Take the line that contains "with 2,000 medical" and all lines after it, up to and including the last line of the data, and write them out exactly; nothing else belongs in the answer.

Start of Given records

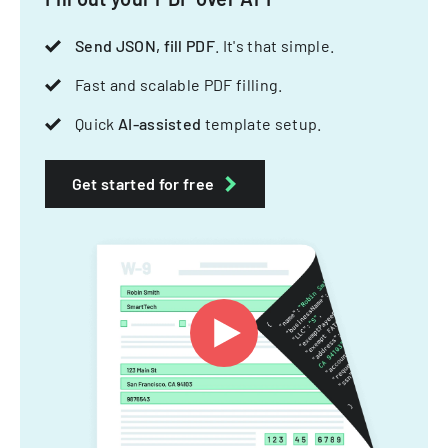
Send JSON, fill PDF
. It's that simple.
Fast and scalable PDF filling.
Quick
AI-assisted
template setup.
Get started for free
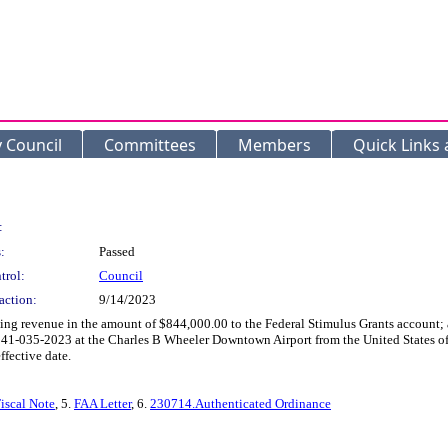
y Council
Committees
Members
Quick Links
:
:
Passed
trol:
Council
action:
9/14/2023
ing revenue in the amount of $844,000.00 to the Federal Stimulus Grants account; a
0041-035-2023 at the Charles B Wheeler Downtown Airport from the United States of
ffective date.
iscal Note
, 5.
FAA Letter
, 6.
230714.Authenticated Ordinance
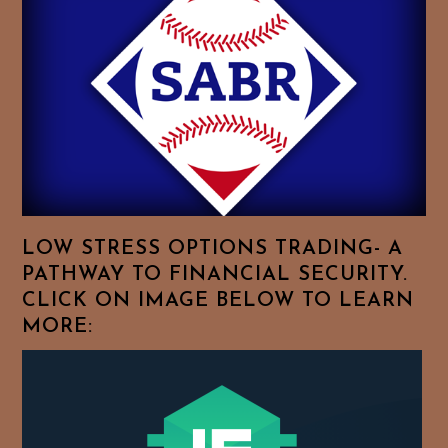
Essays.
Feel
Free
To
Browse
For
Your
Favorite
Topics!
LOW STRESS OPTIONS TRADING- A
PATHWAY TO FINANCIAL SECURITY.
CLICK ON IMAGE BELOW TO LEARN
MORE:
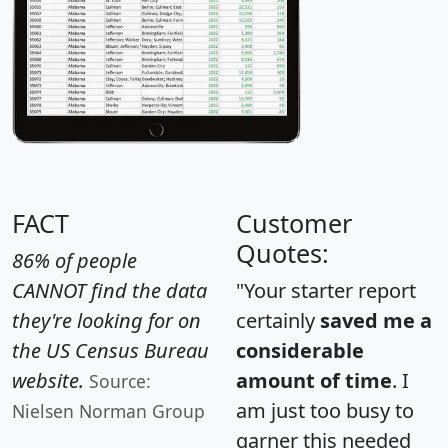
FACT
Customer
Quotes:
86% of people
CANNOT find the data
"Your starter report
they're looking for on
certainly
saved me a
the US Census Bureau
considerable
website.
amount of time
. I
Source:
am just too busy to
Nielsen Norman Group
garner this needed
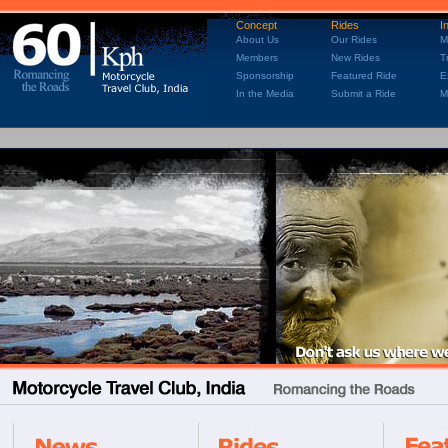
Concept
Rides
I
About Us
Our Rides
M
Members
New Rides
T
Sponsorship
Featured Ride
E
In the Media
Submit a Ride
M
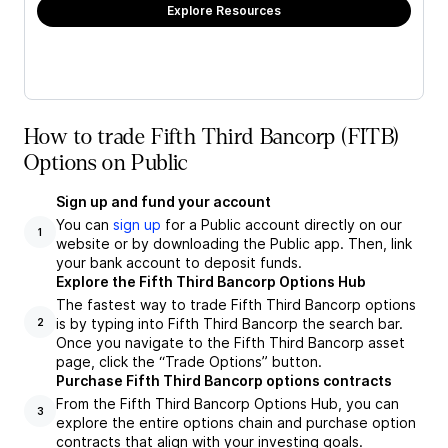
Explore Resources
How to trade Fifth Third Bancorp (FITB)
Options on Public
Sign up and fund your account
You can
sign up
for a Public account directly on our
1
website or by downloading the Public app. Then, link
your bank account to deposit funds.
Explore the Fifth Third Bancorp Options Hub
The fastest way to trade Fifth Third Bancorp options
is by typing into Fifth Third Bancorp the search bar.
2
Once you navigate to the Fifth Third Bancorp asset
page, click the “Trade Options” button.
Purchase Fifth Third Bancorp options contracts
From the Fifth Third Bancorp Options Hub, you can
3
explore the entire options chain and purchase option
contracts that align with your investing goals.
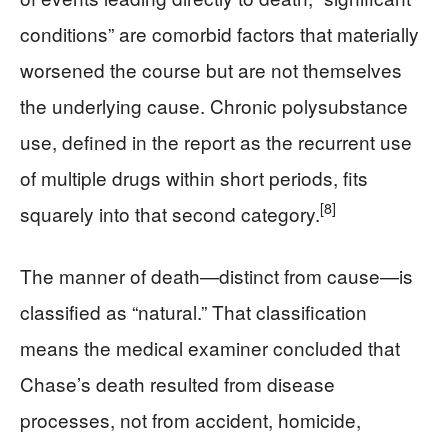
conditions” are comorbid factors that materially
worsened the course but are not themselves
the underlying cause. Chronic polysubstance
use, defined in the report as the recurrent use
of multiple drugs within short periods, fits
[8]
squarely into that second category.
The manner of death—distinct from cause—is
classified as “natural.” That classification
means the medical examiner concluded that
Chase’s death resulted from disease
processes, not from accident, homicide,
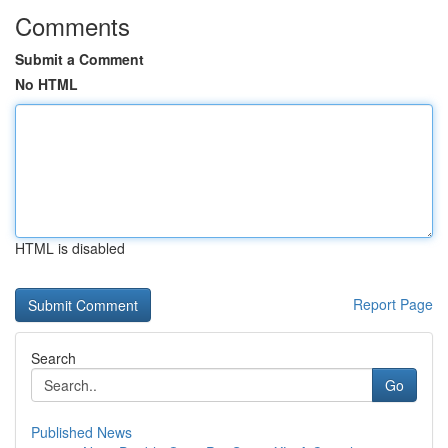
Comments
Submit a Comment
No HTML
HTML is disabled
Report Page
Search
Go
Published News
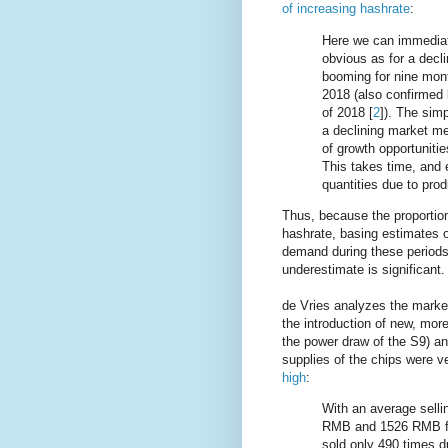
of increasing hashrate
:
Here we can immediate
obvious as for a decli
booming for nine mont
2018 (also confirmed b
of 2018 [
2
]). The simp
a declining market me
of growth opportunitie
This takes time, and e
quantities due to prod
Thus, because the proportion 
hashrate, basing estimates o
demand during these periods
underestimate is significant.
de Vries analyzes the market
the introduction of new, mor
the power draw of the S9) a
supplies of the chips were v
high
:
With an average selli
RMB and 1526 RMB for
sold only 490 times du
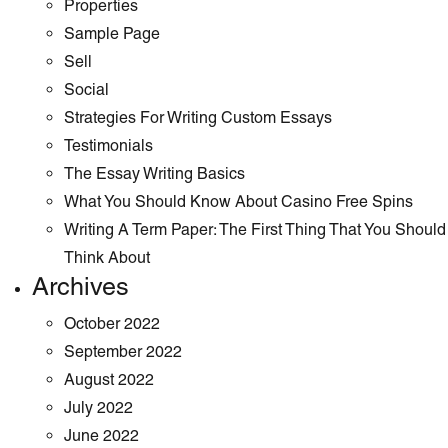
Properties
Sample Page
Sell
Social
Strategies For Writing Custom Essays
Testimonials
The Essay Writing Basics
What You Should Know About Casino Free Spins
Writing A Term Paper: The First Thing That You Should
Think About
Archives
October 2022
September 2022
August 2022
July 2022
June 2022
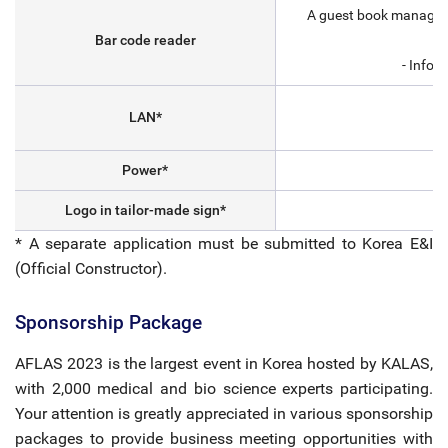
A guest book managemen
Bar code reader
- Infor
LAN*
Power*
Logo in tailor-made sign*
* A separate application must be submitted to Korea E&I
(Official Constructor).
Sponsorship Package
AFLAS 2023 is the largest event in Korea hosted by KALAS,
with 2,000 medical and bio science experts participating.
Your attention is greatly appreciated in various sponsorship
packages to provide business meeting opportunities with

End of Given records

Answer area:
with 2,000 medical and bio science experts participating.
Your attention is greatly appreciated in various sponsorship
packages to provide business meeting opportunities with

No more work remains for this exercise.